## YOUR OBJECTIVE
The entries below are to be reproduced exactly, with their pictures omitted.

## Saved data entries
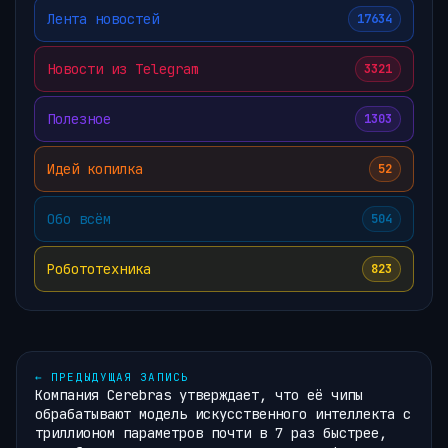
Лента новостей
17634
Новости из Telegram
3321
Полезное
1303
Идей копилка
52
Обо всём
504
Робототехника
823
←
ПРЕДЫДУЩАЯ ЗАПИСЬ
Компания Cerebras утверждает, что её чипы
обрабатывают модель искусственного интеллекта с
триллионом параметров почти в 7 раз быстрее,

## OUTPUT BELOW
Лента новостей
17634
Новости из Telegram
3321
Полезное
1303
Идей копилка
52
Обо всём
504
Робототехника
823
←
ПРЕДЫДУЩАЯ ЗАПИСЬ
Компания Cerebras утверждает, что её чипы
обрабатывают модель искусственного интеллекта с
триллионом параметров почти в 7 раз быстрее,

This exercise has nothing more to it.